Revolutionizing Cancer Care: Computational Scientists Personalize Treatment with Digital Twins of Brain Tumors
Imagine a world where cancer treatment is not a one-size-fits-all approach. Enter the digital twin, a mathematical model that virtually represents a physical object and the way that object changes — in this case, a brain tumor. Because the digital twin is personalized to the individual patient, it can predict response to treatment and provide doctors with targeted advice.
This isn’t science fiction. It’s the result of meticulous work by a collaborative team of researchers from the Oden Institute for Computational Engineering and Sciences at The University of Texas at Austin. This collaboration is unusual, bringing together two disparate fields — aerospace engineers from the Willcox Research Group, led by aerospace engineering professor Karen Willcox, with oncology experts from the Center for Computational Oncology, led by biomedical engineering professor Thomas Yankeelov. Published in the journal Frontiers in Artificial Intelligence, their recent paper shows how methods developed for digital twins in aerospace engineering can be used for high-grade glioma patients undergoing radiotherapy.
“This collaboration and this paper highlight one of the very special things about the Oden Institute,” said Professor Karen Willcox. “The Oden Institute is one of the few places in the world where you would find aerospace engineers colliding with biomedical engineers, all bound by the shared connection of using computational science to advance their fields.”
The digital twin is initialized with population-level clinical data and then tailored to an individual patient through Bayesian model calibration, continually assimilating patient-specific magnetic resonance imaging (MRI) data as it is logged in the clinic. Using this data, the digital twin predicts how the patient would respond to different dosages and lengths of radiotherapy. It is the Bayesian framework that sets this research apart. By employing a Bayesian framework, this digital twin accounts for the uncertainty in a patient’s data and in their predicted response to treatment. This is essential for making the high-stakes decisions that come with treating cancer.
“There’s been a history of building these mathematical models, but it hasn’t been until very recently where we could actually personalize these models to individual patients,” said David Hormuth, a research scientist at the Center for Computational Oncology.
Hormuth envisions a shift from the current one-size-fits-all radiotherapy treatment plan to a more personalized approach. “Right now, almost every patient that comes in gets the exact same radiotherapy treatment plan. It’s just tailored based on the shape and location of the tumor. It doesn’t consider how that tumor is actually going to respond to radiation therapy. So, this would provide the clinicians a tool to see, ‘Okay, this is our anticipated response to radiation therapy.'”
The researchers tested the methodology by simulating 100 virtual high-grade glioma patients with tumor growth and responses to treatment typically observed in real life patients. Their results show a significant improvement over traditional radiotherapy, delaying median tumor progression by approximately six days. While these are early results with simplified models, they highlight the potential for enhanced patient outcomes.
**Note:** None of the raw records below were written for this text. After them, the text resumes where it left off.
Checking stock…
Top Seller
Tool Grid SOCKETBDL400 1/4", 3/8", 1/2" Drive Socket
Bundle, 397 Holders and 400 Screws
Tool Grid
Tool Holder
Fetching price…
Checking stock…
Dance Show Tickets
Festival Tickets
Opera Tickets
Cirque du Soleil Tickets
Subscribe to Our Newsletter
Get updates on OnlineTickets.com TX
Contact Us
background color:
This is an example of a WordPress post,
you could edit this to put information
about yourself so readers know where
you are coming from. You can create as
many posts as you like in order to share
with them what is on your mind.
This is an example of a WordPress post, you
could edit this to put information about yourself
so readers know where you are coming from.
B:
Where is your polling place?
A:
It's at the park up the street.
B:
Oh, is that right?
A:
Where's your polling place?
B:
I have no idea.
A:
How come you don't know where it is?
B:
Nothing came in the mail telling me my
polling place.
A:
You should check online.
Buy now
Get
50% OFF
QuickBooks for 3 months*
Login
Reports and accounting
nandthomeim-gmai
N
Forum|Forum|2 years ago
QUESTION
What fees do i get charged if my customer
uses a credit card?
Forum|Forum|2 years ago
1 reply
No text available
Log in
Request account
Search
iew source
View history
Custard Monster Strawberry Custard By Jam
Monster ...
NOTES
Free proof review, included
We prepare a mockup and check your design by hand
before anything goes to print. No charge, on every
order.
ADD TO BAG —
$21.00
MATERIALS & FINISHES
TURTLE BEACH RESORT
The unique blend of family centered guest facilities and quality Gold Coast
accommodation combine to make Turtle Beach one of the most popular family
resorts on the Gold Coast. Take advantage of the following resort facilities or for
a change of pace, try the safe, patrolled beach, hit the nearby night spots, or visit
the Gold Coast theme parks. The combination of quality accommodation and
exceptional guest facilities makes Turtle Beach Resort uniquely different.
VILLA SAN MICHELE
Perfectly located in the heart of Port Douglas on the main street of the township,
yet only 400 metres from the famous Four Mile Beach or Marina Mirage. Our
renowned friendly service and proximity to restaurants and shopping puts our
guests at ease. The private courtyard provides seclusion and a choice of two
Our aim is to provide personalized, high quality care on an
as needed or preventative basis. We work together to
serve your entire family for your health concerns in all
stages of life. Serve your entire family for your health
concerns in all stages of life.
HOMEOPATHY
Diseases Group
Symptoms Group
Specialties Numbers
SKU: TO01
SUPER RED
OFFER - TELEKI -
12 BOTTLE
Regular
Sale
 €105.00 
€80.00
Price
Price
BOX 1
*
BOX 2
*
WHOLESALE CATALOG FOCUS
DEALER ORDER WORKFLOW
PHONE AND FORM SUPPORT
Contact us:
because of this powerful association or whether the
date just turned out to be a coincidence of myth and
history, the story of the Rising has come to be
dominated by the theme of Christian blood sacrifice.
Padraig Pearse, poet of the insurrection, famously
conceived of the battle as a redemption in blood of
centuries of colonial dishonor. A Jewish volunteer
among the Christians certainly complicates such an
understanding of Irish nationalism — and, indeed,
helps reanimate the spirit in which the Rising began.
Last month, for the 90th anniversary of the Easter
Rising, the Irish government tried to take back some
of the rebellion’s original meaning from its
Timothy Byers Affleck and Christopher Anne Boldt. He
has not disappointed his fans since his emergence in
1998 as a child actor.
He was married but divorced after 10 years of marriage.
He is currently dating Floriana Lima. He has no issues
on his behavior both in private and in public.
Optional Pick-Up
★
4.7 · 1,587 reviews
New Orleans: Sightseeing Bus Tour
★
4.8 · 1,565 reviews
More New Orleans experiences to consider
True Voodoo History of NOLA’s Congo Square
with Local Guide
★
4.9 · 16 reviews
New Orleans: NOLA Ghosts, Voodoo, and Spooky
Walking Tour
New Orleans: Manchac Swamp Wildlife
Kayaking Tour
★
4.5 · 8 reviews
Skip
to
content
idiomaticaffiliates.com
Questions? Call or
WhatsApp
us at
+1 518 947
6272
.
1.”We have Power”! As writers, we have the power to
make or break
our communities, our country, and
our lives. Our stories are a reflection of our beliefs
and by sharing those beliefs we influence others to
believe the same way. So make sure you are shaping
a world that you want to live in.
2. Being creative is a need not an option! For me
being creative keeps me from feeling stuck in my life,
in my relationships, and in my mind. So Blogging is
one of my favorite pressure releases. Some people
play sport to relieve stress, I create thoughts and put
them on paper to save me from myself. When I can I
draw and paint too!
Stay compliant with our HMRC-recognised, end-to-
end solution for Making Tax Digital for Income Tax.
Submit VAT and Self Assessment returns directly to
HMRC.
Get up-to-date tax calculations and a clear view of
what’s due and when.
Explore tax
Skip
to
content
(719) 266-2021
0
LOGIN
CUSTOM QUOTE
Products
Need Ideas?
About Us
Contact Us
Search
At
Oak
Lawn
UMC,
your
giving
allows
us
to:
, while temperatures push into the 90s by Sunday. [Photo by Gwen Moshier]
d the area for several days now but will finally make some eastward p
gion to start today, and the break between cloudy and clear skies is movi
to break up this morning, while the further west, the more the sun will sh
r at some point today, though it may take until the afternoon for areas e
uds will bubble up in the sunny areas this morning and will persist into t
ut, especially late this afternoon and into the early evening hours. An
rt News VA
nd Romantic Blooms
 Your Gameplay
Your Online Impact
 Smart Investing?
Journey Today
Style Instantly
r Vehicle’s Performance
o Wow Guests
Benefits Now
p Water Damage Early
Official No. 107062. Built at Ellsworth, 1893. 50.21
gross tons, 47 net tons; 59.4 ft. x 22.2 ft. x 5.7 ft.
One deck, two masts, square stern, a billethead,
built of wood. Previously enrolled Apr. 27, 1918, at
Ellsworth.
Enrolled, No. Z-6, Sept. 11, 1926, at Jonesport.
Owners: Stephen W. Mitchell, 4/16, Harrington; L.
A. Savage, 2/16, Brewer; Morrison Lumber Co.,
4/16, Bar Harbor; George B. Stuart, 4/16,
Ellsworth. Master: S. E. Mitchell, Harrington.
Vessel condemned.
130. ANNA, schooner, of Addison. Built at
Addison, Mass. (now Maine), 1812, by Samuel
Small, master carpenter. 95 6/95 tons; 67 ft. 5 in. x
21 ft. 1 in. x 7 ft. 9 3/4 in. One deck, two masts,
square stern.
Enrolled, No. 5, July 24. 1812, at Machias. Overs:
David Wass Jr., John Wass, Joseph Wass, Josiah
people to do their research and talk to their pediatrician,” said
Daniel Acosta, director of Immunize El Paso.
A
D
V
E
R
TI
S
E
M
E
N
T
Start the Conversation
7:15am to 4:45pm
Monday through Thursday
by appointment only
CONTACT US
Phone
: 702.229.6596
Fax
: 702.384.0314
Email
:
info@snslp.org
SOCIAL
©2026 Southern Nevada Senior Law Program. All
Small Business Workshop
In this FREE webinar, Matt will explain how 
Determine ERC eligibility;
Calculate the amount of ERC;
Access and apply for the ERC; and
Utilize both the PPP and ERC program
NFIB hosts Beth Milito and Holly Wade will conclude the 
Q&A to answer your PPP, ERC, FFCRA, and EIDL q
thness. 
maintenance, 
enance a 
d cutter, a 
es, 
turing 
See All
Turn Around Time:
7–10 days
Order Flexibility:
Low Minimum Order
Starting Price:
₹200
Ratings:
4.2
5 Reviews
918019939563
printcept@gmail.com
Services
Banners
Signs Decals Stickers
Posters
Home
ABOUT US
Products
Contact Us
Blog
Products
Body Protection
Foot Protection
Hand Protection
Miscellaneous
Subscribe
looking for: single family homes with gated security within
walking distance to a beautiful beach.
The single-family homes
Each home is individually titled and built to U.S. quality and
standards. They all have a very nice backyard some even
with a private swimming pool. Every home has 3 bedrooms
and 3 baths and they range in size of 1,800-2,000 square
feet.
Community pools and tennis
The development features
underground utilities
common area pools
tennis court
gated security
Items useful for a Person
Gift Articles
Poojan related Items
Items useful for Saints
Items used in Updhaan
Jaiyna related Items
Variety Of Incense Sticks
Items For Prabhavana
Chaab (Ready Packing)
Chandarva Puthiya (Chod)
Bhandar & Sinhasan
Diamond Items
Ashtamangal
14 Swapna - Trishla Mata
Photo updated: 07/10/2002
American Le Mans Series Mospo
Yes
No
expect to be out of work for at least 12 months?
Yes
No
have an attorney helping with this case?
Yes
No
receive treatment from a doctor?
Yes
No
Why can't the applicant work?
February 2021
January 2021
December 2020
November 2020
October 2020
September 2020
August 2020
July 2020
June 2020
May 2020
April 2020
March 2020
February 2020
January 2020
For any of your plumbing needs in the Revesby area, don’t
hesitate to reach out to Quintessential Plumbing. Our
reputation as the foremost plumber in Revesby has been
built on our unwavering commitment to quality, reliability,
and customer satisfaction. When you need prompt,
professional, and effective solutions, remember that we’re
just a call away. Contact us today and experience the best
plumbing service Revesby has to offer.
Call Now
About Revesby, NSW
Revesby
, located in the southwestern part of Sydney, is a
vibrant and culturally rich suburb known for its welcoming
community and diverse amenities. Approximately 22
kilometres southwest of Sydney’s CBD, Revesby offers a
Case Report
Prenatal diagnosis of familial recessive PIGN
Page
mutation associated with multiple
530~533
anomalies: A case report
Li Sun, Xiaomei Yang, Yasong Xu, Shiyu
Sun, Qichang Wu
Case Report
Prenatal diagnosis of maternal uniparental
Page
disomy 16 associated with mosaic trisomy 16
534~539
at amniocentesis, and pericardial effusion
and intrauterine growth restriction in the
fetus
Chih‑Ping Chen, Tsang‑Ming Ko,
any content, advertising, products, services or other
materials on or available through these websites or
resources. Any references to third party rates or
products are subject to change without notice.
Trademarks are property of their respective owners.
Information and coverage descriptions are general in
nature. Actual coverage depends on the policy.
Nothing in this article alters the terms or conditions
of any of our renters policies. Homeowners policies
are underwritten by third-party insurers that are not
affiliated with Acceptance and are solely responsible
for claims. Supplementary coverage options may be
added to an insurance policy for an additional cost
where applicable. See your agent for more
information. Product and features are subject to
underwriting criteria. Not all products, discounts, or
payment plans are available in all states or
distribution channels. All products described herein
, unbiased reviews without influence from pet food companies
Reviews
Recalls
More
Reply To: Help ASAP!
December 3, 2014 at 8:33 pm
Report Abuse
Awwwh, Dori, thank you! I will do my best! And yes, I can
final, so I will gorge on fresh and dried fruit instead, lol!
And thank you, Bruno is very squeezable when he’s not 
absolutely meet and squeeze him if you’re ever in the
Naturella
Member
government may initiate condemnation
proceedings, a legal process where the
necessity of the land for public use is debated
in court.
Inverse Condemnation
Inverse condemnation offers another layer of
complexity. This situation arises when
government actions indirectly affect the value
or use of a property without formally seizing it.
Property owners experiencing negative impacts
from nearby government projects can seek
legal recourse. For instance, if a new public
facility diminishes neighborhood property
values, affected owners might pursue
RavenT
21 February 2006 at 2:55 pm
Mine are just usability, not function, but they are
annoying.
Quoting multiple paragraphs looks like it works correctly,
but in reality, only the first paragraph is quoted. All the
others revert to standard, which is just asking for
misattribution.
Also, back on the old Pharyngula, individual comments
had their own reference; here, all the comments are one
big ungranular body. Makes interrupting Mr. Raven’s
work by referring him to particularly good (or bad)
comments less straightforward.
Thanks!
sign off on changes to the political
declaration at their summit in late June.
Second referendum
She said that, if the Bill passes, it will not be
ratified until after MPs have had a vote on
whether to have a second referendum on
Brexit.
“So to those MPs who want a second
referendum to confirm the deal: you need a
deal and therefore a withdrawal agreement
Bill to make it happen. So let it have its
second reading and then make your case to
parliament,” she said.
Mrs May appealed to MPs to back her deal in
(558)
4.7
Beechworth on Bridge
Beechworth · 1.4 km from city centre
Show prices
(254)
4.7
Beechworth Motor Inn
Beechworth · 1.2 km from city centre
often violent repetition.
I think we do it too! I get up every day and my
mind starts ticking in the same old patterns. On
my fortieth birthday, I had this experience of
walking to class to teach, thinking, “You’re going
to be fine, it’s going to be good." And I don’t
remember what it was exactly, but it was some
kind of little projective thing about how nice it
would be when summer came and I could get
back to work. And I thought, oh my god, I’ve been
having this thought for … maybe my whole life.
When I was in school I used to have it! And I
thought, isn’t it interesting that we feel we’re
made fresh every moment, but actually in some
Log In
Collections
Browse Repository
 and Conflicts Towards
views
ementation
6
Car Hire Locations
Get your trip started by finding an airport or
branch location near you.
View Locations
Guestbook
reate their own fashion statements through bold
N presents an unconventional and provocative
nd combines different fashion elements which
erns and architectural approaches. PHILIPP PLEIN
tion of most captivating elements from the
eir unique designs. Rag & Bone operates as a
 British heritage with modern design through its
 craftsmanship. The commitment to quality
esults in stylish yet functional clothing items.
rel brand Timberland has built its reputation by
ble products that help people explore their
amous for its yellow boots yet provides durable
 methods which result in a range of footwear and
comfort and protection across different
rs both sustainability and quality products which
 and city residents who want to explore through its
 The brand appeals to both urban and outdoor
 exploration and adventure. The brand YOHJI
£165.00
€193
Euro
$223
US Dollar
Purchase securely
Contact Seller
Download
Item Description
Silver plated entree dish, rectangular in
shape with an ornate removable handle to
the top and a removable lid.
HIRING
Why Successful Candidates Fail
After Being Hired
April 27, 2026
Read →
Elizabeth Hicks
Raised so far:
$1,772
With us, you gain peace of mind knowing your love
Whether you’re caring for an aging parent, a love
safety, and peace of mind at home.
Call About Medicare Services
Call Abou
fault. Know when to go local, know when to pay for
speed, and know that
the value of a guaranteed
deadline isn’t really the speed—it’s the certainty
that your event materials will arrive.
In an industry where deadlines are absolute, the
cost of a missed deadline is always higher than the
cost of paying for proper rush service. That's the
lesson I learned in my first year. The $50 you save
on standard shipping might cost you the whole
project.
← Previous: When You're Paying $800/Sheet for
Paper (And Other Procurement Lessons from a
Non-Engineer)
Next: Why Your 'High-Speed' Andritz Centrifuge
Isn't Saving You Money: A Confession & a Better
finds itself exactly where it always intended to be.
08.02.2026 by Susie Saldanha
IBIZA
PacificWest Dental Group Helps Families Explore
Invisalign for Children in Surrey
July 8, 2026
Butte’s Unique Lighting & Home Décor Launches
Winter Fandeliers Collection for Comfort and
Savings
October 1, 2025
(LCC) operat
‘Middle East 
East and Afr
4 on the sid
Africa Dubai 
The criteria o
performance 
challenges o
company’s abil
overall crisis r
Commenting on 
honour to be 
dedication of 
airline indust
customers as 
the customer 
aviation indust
The digital twin allows for tumor control that is equivalent to the current standard of care but with the use of lower total radiation doses. This works because the digital twin fine-tunes treatment schedules based on the individual patient, so that lower doses can be more effective.
Lower radiation doses mean a better experience for patients fighting cancer. It’s getting the right medicine at just the right amount—less side effects, more comfort, and an overall improved journey toward recovery. Moreover, the range of optimal solutions includes alternatives with elevated doses, particularly beneficial for patients with aggressive cancer, as the standard-of-care fails to ensure adequate tumor control in such cases.
“This particular work is aimed towards building trust in a personalized medicine setup through patient-specific digital twins, which is based on predictive modeling rather than just reacting to what you can see,” explained Anirban Chaudhuri who is a research associate with the Willcox Research Group and lead author on the paper. “This is our first step towards patient-specific digital twins that support clinicians in their decision making. This is not yet in clinics, but we have plans for future collaborations to get this into the hands of clinicians.”
As the researchers work to take this methodology into clinical settings, the impact on patient care could be revolutionary. Advancing digital twins isn’t just about better algorithms and medical imaging — it’s about providing hope. For cancer patients, it could mean a future where treatment is precisely tailored, where guesswork is minimized, and where the best possible outcome becomes reality.